A protein's structure dictates its function, and one of the most direct and powerful ways to explore a protein's function is by modifying its structure. Such an exploration is carried out naturally every time a protein's gene is mutated, and the same process can be mimicked in the lab. Unfortunately, approaches that introduce random mutations frequently disrupt the interactions that keep a protein properly folded, rendering the mutant entirely functionless and the experimental results largely uninformative about the contributions made by specific amino acids to overall function. In a new study, Christopher Otey, Frances Arnold, and colleagues use recombination guided by structural modeling to efficiently generate a family of thousands of properly folded mutants of a protein, and reveal previously unknown influences on the protein's function.

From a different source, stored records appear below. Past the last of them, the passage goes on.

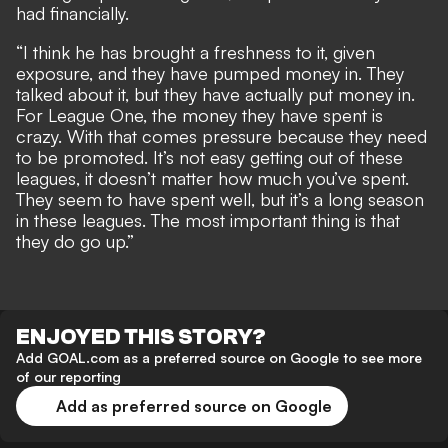
had financially.
“I think he has brought a freshness to it, given
exposure, and they have pumped money in. They
talked about it, but they have actually put money in.
For League One, the money they have spent is
crazy. With that comes pressure because they need
to be promoted. It’s not easy getting out of these
leagues, it doesn’t matter how much you’ve spent.
They seem to have spent well, but it’s a long season
in these leagues. The most important thing is that
they do go up.”
ENJOYED THIS STORY?
Add GOAL.com as a preferred source on Google to see more
of our reporting
Add as preferred source on Google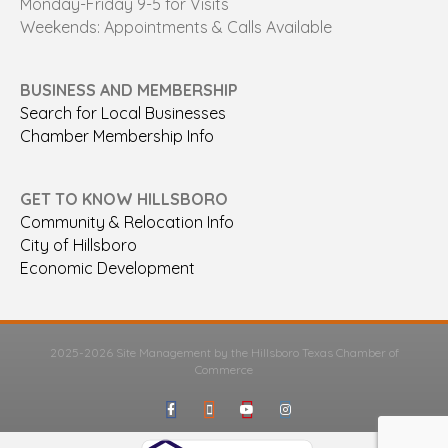
Monday-Friday 9-5 for Visits
Weekends: Appointments & Calls Available
BUSINESS AND MEMBERSHIP
Search for Local Businesses
Chamber Membership Info
GET TO KNOW HILLSBORO
Community & Relocation Info
City of Hillsboro
Economic Development
2025-2026 Site Management by the Hillsboro Texas Chamber of
Commerce
Facebook
Google-maps
Youtube
Instagram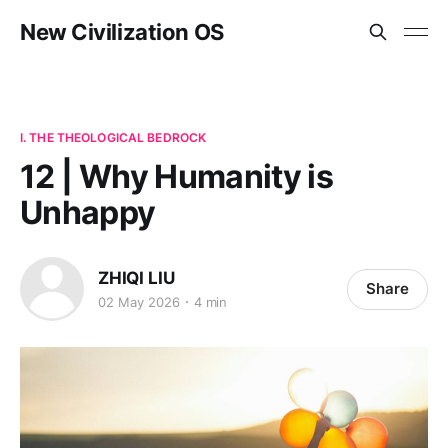
New Civilization OS
I. THE THEOLOGICAL BEDROCK
12 | Why Humanity is
Unhappy
ZHIQI LIU
Share
02 May 2026
4 min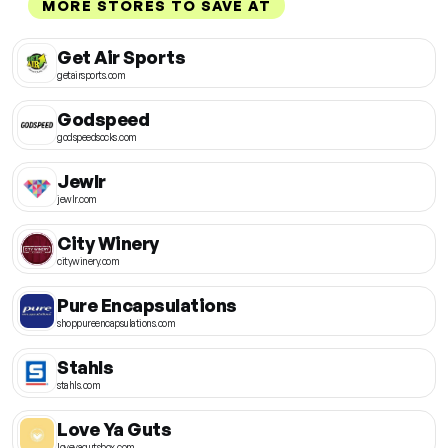
MORE STORES TO SAVE AT
Get Air Sports
getairsports.com
Godspeed
godspeedsocks.com
Jewlr
jewlr.com
City Winery
citywinery.com
Pure Encapsulations
shoppureencapsulations.com
Stahls
stahls.com
Love Ya Guts
loveyagutsbox.com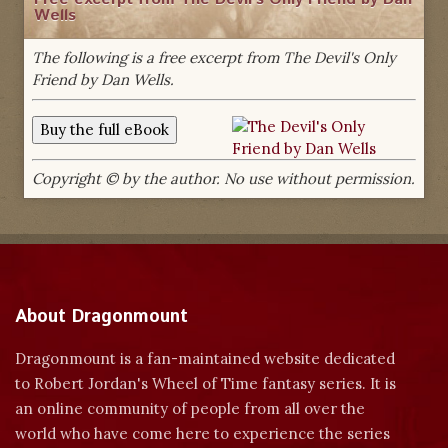
Wells
The following is a free excerpt from The Devil's Only
Friend by Dan Wells.
Copyright © by the author. No use without permission.
About Dragonmount
Dragonmount is a fan-maintained website dedicated
to Robert Jordan's Wheel of Time fantasy series. It is
an online community of people from all over the
world who have come here to experience the series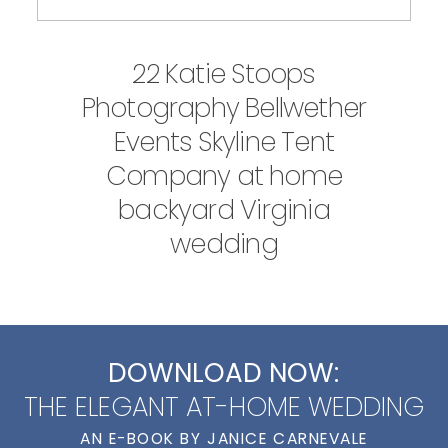
22 Katie Stoops
Photography Bellwether
Events Skyline Tent
Company at home
backyard Virginia
wedding
DOWNLOAD NOW:
THE ELEGANT AT-HOME WEDDING
AN E-BOOK BY JANICE CARNEVALE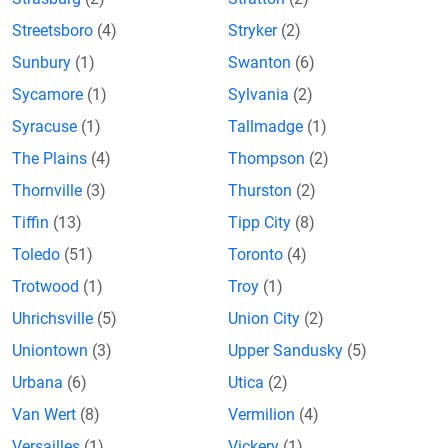
Streetsboro
(4)
Stryker
(2)
Sunbury
(1)
Swanton
(6)
Sycamore
(1)
Sylvania
(2)
Syracuse
(1)
Tallmadge
(1)
The Plains
(4)
Thompson
(2)
Thornville
(3)
Thurston
(2)
Tiffin
(13)
Tipp City
(8)
Toledo
(51)
Toronto
(4)
Trotwood
(1)
Troy
(1)
Uhrichsville
(5)
Union City
(2)
Uniontown
(3)
Upper Sandusky
(5)
Urbana
(6)
Utica
(2)
Van Wert
(8)
Vermilion
(4)
Versailles
(1)
Vickery
(1)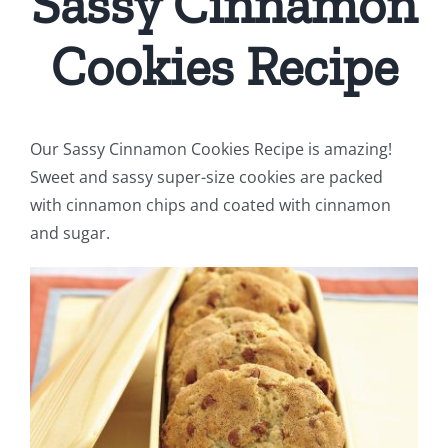
Sassy Cinnamon
Cookies Recipe
Our Sassy Cinnamon Cookies Recipe is amazing!
Sweet and sassy super-size cookies are packed
with cinnamon chips and coated with cinnamon
and sugar.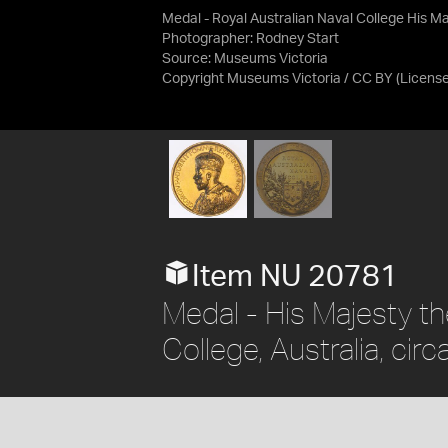
Medal - Royal Australian Naval College His Ma
Photographer: Rodney Start
Source:
Museums Victoria
Copyright Museums Victoria / CC BY
(Licens
Item NU 20781
Medal - His Majesty th
College, Australia, cir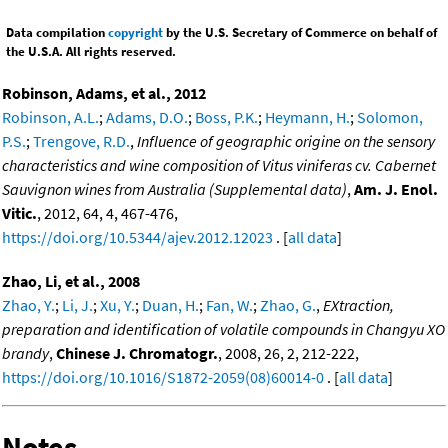
Data compilation
copyright
by the U.S. Secretary of Commerce on behalf of
the U.S.A. All rights reserved.
Robinson, Adams, et al., 2012
Robinson, A.L.
;
Adams, D.O.
;
Boss, P.K.
;
Heymann, H.
;
Solomon,
P.S.
;
Trengove, R.D.
,
Influence of geographic origine on the sensory
characteristics and wine composition of Vitus viniferas cv. Cabernet
Sauvignon wines from Australia (Supplemental data)
,
Am. J. Enol.
Vitic.
, 2012, 64, 4, 467-476,
https://doi.org/10.5344/ajev.2012.12023
. [
all data
]
Zhao, Li, et al., 2008
Zhao, Y.
;
Li, J.
;
Xu, Y.
;
Duan, H.
;
Fan, W.
;
Zhao, G.
,
EXtraction,
preparation and identification of volatile compounds in Changyu XO
brandy
,
Chinese J. Chromatogr.
, 2008, 26, 2, 212-222,
https://doi.org/10.1016/S1872-2059(08)60014-0
. [
all data
]
Notes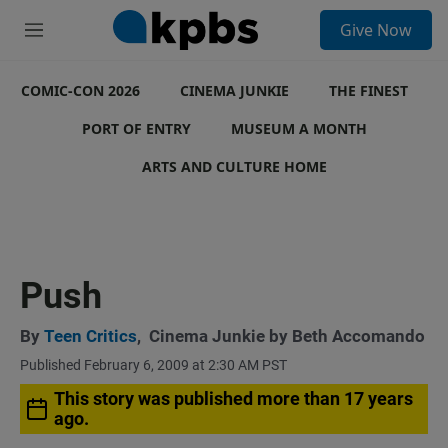
S
Give Now
e
M
a
e
r
n
c
COMIC-CON 2026
u
CINEMA JUNKIE
THE FINEST
h
PORT OF ENTRY
MUSEUM A MONTH
u
e
ARTS AND CULTURE HOME
r
y
Push
By
Teen Critics
,
Cinema Junkie by Beth Accomando
Published February 6, 2009 at 2:30 AM PST
This story was published more than 17 years
ago.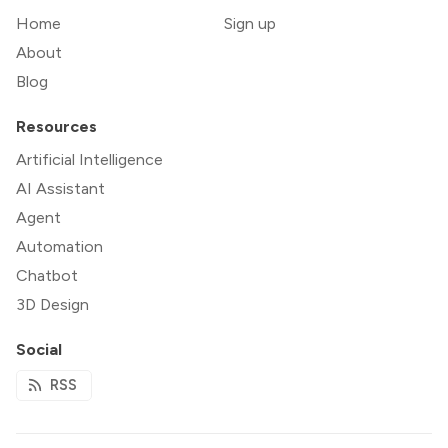
Home
Sign up
About
Blog
Resources
Artificial Intelligence
AI Assistant
Agent
Automation
Chatbot
3D Design
Social
RSS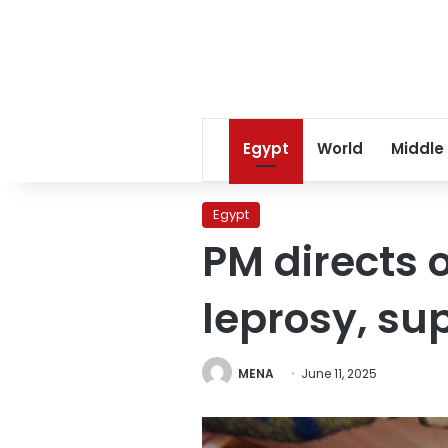
Egypt
World
Middle
Egypt
PM directs o
leprosy, su
MENA
June 11, 2025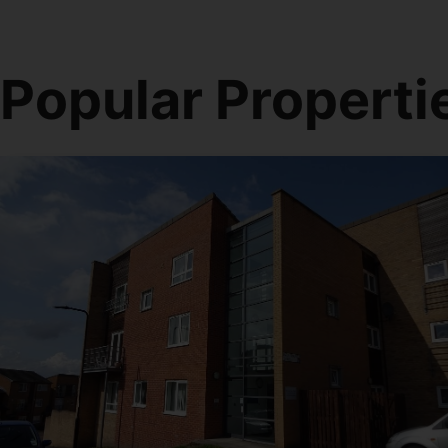
Popular Properti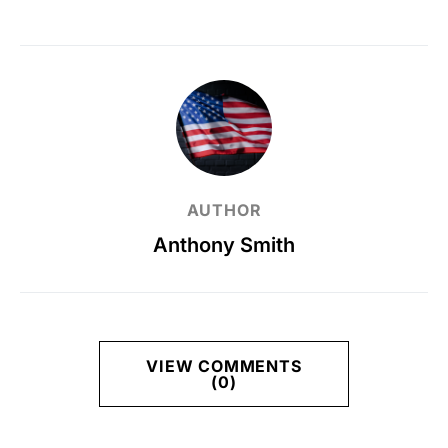
AUTHOR
Anthony Smith
VIEW COMMENTS
(0)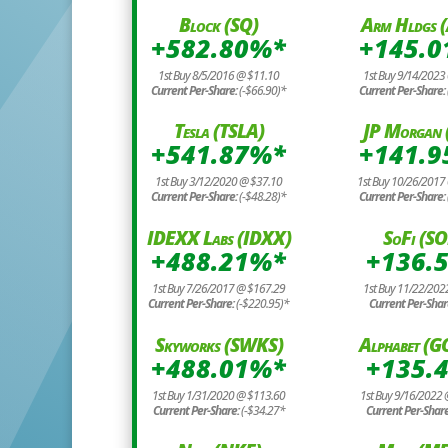
Block (SQ)
Arm Hldgs 
+582.80%*
+145.
1st Buy 8/5/2016 @ $11.10
1st Buy 9/14/2023
Current Per-Share:
(-$66.90)*
Current Per-Share:
Tesla (TSLA)
JP Morgan 
+541.87%*
+141.
1st Buy 3/12/2020 @ $37.10
1st Buy 10/26/2017
Current Per-Share:
(-$48.28)*
Current Per-Share: 
IDEXX Labs (IDXX)
SoFi (SO
+488.21%*
+136.
1st Buy 7/26/2017 @ $167.29
1st Buy 11/22/202
Current Per-Share:
(-$220.95)*
Current Per-Shar
Skyworks (SWKS)
Alphabet (
+488.01%*
+135.
1st Buy 1/31/2020 @ $113.60
1st Buy 9/16/2022
Current Per-Share:
(-$34.27*
Current Per-Shar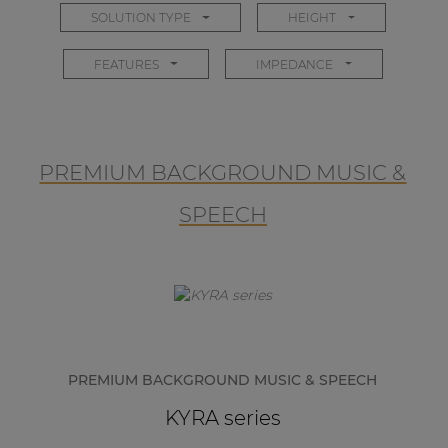
SOLUTION TYPE
HEIGHT
FEATURES
IMPEDANCE
PREMIUM BACKGROUND MUSIC &
SPEECH
PREMIUM BACKGROUND MUSIC & SPEECH
KYRA series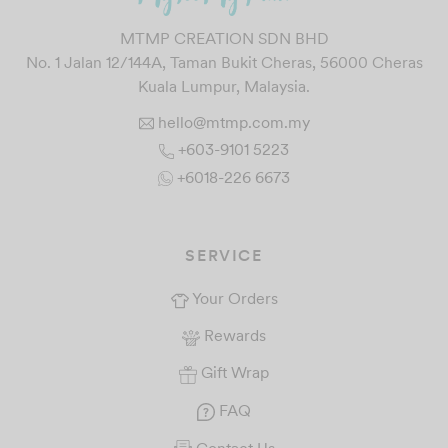
MTMP CREATION SDN BHD
No. 1 Jalan 12/144A, Taman Bukit Cheras, 56000 Cheras
Kuala Lumpur, Malaysia.
hello@mtmp.com.my
+603-9101 5223
+6018-226 6673
SERVICE
Your Orders
Rewards
Gift Wrap
FAQ
Contact Us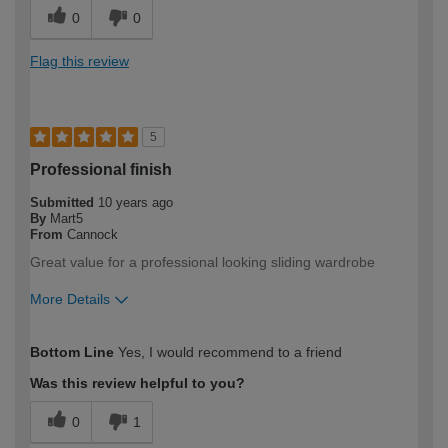
0
0
Flag this review
5
Professional finish
Submitted
10 years ago
By
Mart5
From
Cannock
Great value for a professional looking sliding wardrobe
More Details
How would you describe your DIY
Moderate DIYer
Bottom Line
Yes, I would recommend to a friend
expertise?
Was this review helpful to you?
0
1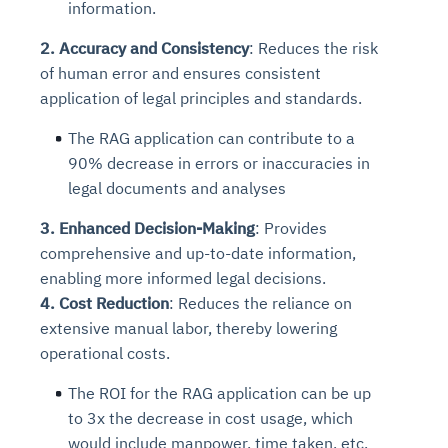
information.
2.
Accuracy and Consistency
: Reduces the risk
of human error and ensures consistent
application of legal principles and standards.
The RAG application can contribute to a
90% d
ecrease in errors or inaccuracies in
legal documents and analyses
3. Enhanced Decision-Making
: Provides
comprehensive and up-to-date information,
enabling more informed legal decisions.
4. Cost Reduction
: Reduces the reliance on
extensive manual labor, thereby lowering
operational costs.
The ROI for the RAG application can be up
to 3x the decrease in cost usage, which
would include manpower, time taken, etc.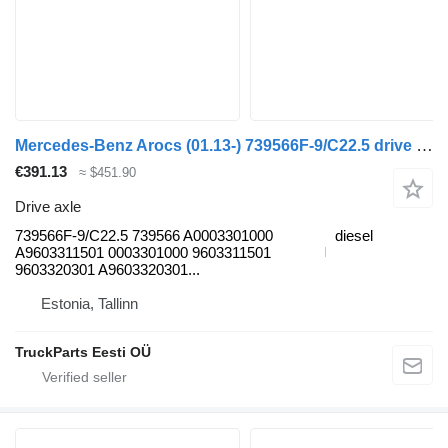
Mercedes-Benz Arocs (01.13-) 739566F-9/C22.5 drive axle for Mercedes-Benz Actros MP4 Antos Arocs (2012-) truck tractor
€391.13
≈ $451.90
Drive axle
739566F-9/C22.5 739566 A0003301000
diesel
A9603311501 0003301000 9603311501
9603320301 A9603320301...
Estonia, Tallinn
TruckParts Eesti OÜ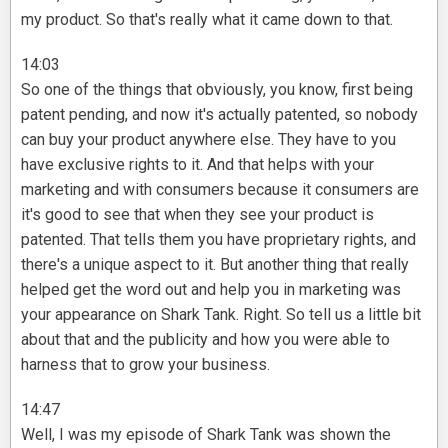
my product. So that's really what it came down to that.
14:03
So one of the things that obviously, you know, first being
patent pending, and now it's actually patented, so nobody
can buy your product anywhere else. They have to you
have exclusive rights to it. And that helps with your
marketing and with consumers because it consumers are
it's good to see that when they see your product is
patented. That tells them you have proprietary rights, and
there's a unique aspect to it. But another thing that really
helped get the word out and help you in marketing was
your appearance on Shark Tank. Right. So tell us a little bit
about that and the publicity and how you were able to
harness that to grow your business.
14:47
Well, I was my episode of Shark Tank was shown the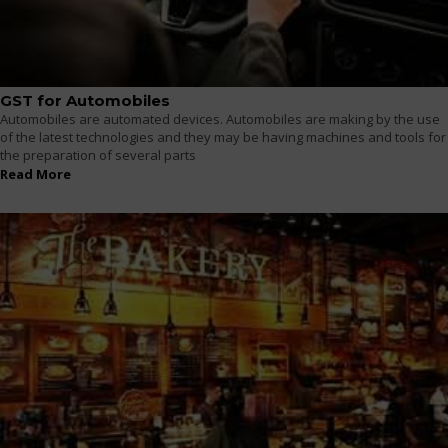
GST for Automobiles
Automobiles are automated devices. Automobiles are making by the use
of the latest technologies and they may be having machines and tools for
the preparation of several parts
Read More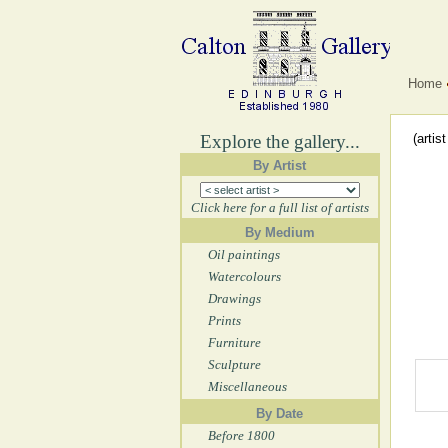
Home
Explore the gallery...
(artis
By Artist
Click here for a full list of artists
By Medium
Oil paintings
Watercolours
Drawings
Prints
Furniture
Sculpture
Miscellaneous
By Date
Before 1800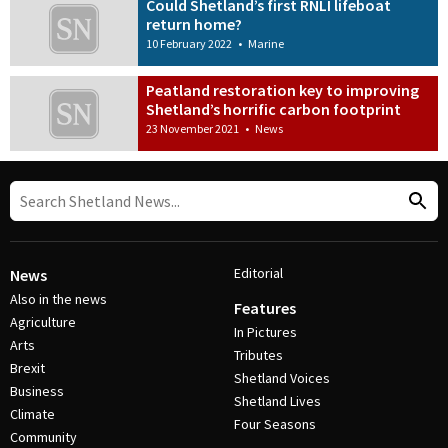
Could Shetland’s first RNLI lifeboat
return home?
10 February 2022
•
Marine
Peatland restoration key to improving
Shetland’s horrific carbon footprint
23 November 2021
•
News
Editorial
News
Also in the news
Features
Agriculture
In Pictures
Arts
Tributes
Brexit
Shetland Voices
Business
Shetland Lives
Climate
Four Seasons
Community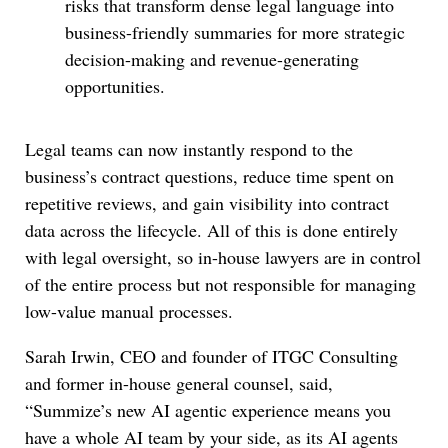
risks that transform dense legal language into
business-friendly summaries for more strategic
decision-making and revenue-generating
opportunities.
Legal teams can now instantly respond to the
business’s contract questions, reduce time spent on
repetitive reviews, and gain visibility into contract
data across the lifecycle. All of this is done entirely
with legal oversight, so in-house lawyers are in control
of the entire process but not responsible for managing
low-value manual processes.
Sarah Irwin, CEO and founder of ITGC Consulting
and former in-house general counsel, said,
“Summize’s new AI agentic experience means you
have a whole AI team by your side, as its AI agents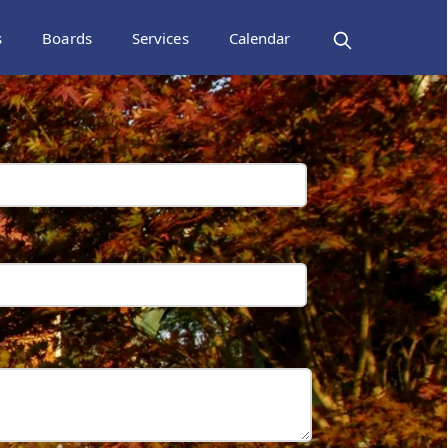
s
Boards
Services
Calendar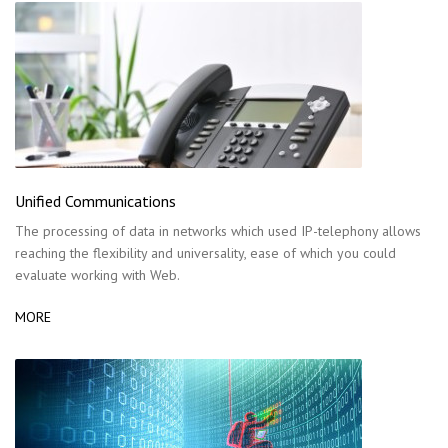
Unified Communications
The processing of data in networks which used IP-telephony allows
reaching the flexibility and universality, ease of which you could
evaluate working with Web.
MORE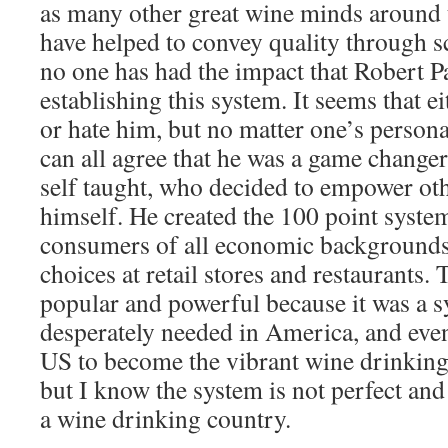
as many other great wine minds around t
have helped to convey quality through s
no one has had the impact that Robert P
establishing this system. It seems that e
or hate him, but no matter one’s person
can all agree that he was a game change
self taught, who decided to empower o
himself. He created the 100 point syst
consumers of all economic backgrounds
choices at retail stores and restaurants
popular and powerful because it was a s
desperately needed in America, and eve
US to become the vibrant wine drinking 
but I know the system is not perfect and 
a wine drinking country.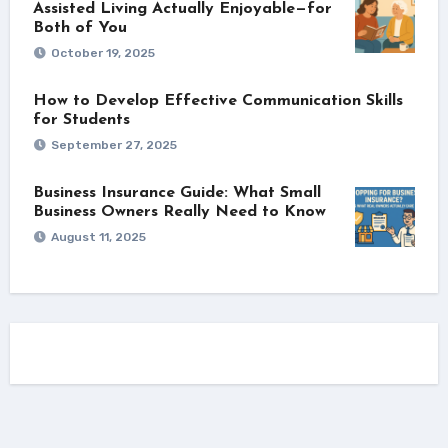
Assisted Living Actually Enjoyable—for
Both of You
October 19, 2025
How to Develop Effective Communication Skills
for Students
September 27, 2025
Business Insurance Guide: What Small
Business Owners Really Need to Know
August 11, 2025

The authors studied versions of the protein cytochrome P450—a diverse protein family whose members govern a host of cell reactions, including detoxifying drugs and aiding construction of a wide variety of complex molecules. Each cytochrome P450 has nestled within it a heme group, a two-dimensional cage for an iron atom that is also found at the heart of hemoglobin. To generate the new cytochromes, they used a structural analysis tool called SCHEMA, which identifies how to divide multiple cytochromes into smaller “blocks.” Reassembling these blocks creates chimeras that have a good chance of being functional, but which, at the same time, have large numbers of mutations (up to 109) compared with the parent sequences. Otey et al. modeled the consequences of millions of such mutations, and chose a set of blocks that, according to the analysis, retained the greatest number of contacts between amino acids in the protein, reasoning that this would increase the likelihood of proper folding. Moving from computer to Petri dish, they then generated a set of over 6,000 new genes and expressed them in bacteria.

From the bacterial colonies, each with a unique cytochrome P450, they randomly chose almost 1,000 for detailed analysis. In about half of these, the protein folded properly and bound its heme group, despite differing from the naturally occurring proteins at 70 out of about 460 amino acid positions on average. Of those that folded correctly, about three-quarters were also functionally intact, able to catalyze reactions similar to those of the native proteins. Detailed analysis revealed the contribution to catalytic activity of a previously unappreciated amino acid near the enzyme's active site. Some of the mutants were more resistant to heat degradation than the originals, indicating the potential for creating novel and possibly useful new variants using this method.

The mutation method used here increased the yield of properly folded cytochromes by 10,000-fold over entirely random mutation techniques, and in one fell swoop nearly doubled the number of extant functional cytochromes P450. The results of this study will be useful for further structural analysis of the cytochrome P450 family, and the SCHEMA method for generating structurally intact mutants is likely to be applied to other protein families as well, both to tease out their structural secrets and perhaps to generate proteins with new properties that could be exploited for commercial or medical applications.